Abstract
The Ontology Matching (OM) problem is an important barrier to break in order to, for example, use Semantic Web standards on the world wide web. Several kinds of OM techniques exist. Instance-based OM (IBOM) is a promising OM technique, which is gaining popularity amongst researchers. IBOM uses the extension of concepts to determine whether or not a pair of concepts is related. The extension of a concept is defined by the instances with which that concept is associated.
While IBOM has many strengths, a weakness is that in order to match two ontologies a suitable data-set is required, which generally implies instances that are associated with concepts of both ontologies, i.e. dually annotated in-
stances. In practice, instances are often associated with concepts of a single ontology, rendering IBOM rarely applicable. However, in this thesis, we suggest a method that enables IBOM using two disjunct data-sets. This is done by enriching every instance of each data-set with concept associations of the most similar instances from the other data-set, creating dually annotated instances. We call this technique instance-based ontology matching by instance enrichment (IBOMbIE). The IBOMbIE method has proved to be successful, rendering it promising for IBOM research.

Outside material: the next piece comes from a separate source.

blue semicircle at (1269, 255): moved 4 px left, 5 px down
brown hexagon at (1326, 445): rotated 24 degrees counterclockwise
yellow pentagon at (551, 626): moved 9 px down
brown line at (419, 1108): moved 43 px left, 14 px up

We have applied the IBOMbIE algorithm to two real-life scenarios, where large data-sets are used to match the ontologies of European libraries. In both scenarios we have invaluable gold standards and dually annotated instances at our disposal, which we use to evaluate the resulting alignments. Using these evaluation techniques we test the impact and significance of several design
choices of the IBOMbIE algorithm, such as the instance similarity measure and the amount of instances that is used to enrich an instance. Finally we compare the IBOMbIE algorithm to other OM algorithms.